A Teacher’s View of Student Walkouts


Wednesday, March 28, 2018

South Park warmed my heart to the free market. In one episode called “Gnomes”, creators Trey Parker and Matt Stone eviscerate those who hate corporations without reason and cast a vision for the good large companies can do. Since then, I’ve had a general appreciation for what the market can offer. Once again, that same episode has me reconsidering a societal issue.

I teach at a middle school. After the Parkland shootings, many middle and high school students across the country chose to walk out of their classrooms on March 14th, in protest of lax gun laws. Some of my students chose to as well. We as teachers were instructed to avoid the topic so as to neither give our opinions, thereby unfairly influencing students, nor encouraging the inevitable disruption to the classroom.

When they returned, I overheard an enlightening conversation. One student who remained in the classroom asked a student who chose to walk out what the protest was all about. The latter responded “I dunno. I guess there was some shooting or something in Florida, I guess.” That ended the exchange.

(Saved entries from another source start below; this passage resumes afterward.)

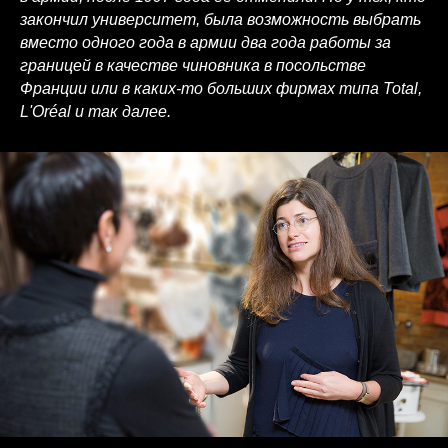
закончил университет, была возможность выбрать
вместо одного года в армии два года работы за
границей в качестве чиновника в посольстве
Франции или в каких-то больших фирмах типа Total,
L'Oréal и так далее.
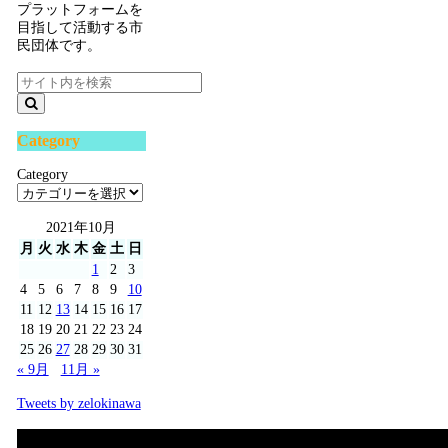
プラットフォームを
目指して活動する市
民団体です。
Category
Category
2021年10月
月
火
水
木
金
土
日
1
2
3
4
5
6
7
8
9
10
11
12
13
14
15
16
17
18
19
20
21
22
23
24
25
26
27
28
29
30
31
« 9月
11月 »
Tweets by zelokinawa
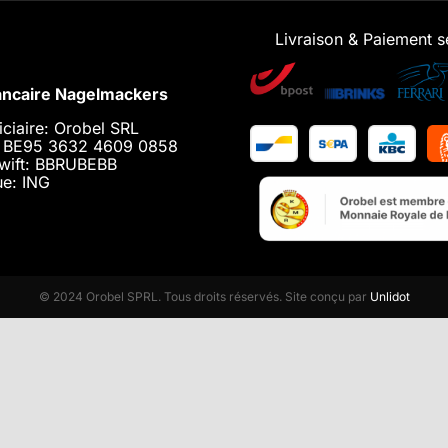
Livraison & Paiement s
ncaire Nagelmackers
iciaire: Orobel SRL
: BE95 3632 4609 0858
wift: BBRUBEBB
e: ING
© 2024 Orobel SPRL. Tous droits réservés. Site conçu par
Unlidot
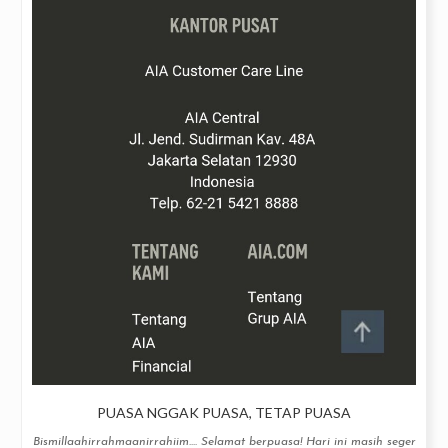
PUASA NGGAK PUASA, TETAP PUASA
Bismillaahirrahmaanirrahiim.... Selamat berpuasa! Hari ini masih seger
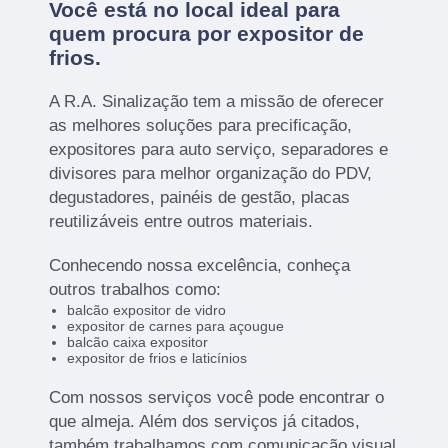
Você está no local ideal para
quem procura por
expositor de
frios
.
A R.A. Sinalização tem a missão de oferecer
as melhores soluções para precificação,
expositores para auto serviço, separadores e
divisores para melhor organização do PDV,
degustadores, painéis de gestão, placas
reutilizáveis entre outros materiais.
Conhecendo nossa excelência, conheça
outros trabalhos como:
balcão expositor de vidro
expositor de carnes para açougue
balcão caixa expositor
expositor de frios e laticínios
Com nossos serviços você pode encontrar o
que almeja. Além dos serviços já citados,
também trabalhamos com comunicação visual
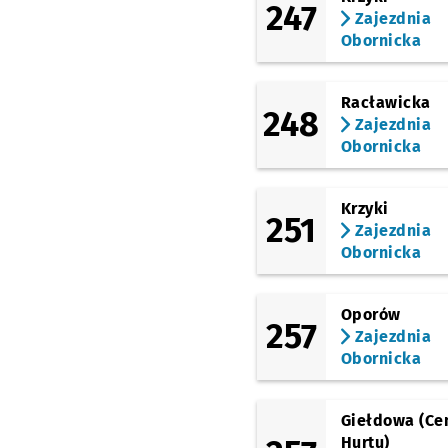
247
Bystrzycka
Zajezdnia
Obornicka
(Bajana)
Bulwar Dedala
(Bajana)
Racławicka
Szybowcowa
248
Zajezdnia
Obornicka
(Lotnicza)
Bajana
Przystanek na
NŻ
(Lotnicza)
Krzyki
Park Zachodni
251
Zajezdnia
(Lotnicza)
Obornicka
DH Astra
(Kozanowska)
Oporów
Kolista
257
Zajezdnia
(Kozanowska)
Obornicka
Wiślańska
(Kozanowska)
Dzielna
Giełdowa (Ce
Hurtu)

There are a few avenues of discussion that could be pursued from this exchange.

Hearing this story, it would be easy to blame teachers for my student’s lack of knowledge about the issue. However, a middle school classroom is not the place for such heated and controversial discussions. I’m a literacy teacher to 6th, 7th, and 8th graders; it would be irresponsible to broach such emotional topics without parent consent or counselor support.

Instead, I want to consider the veracity and morality of student protest. In “Gnomes,” the boys in South Park are tasked with creating a presentation in protest to an invading corporation. With an innocent ignorance of the issue, which an elementary schooler rightly has, the boys are at a loss for what to say, and in place of their own words a local father scripts a speech for them to give. The children are glorified as town heroes for their eloquence and bravery in the face of an evil corporation.

While renowned for its potty humor, South Park is not too far off point here. In my training to be an educator, I had to attend a week long seminar through the YWCA to learn about social justice. Some aspects were worthwhile, but one belief at the core of the classes was that teachers are to turn their kids into activists. We were given activities, units, and structures to help our students become progressive advocates; this was the goal of an effective teacher in their mind. What the seminar promoted was not far short of a cartoonish father handing students a pre-rendered speech.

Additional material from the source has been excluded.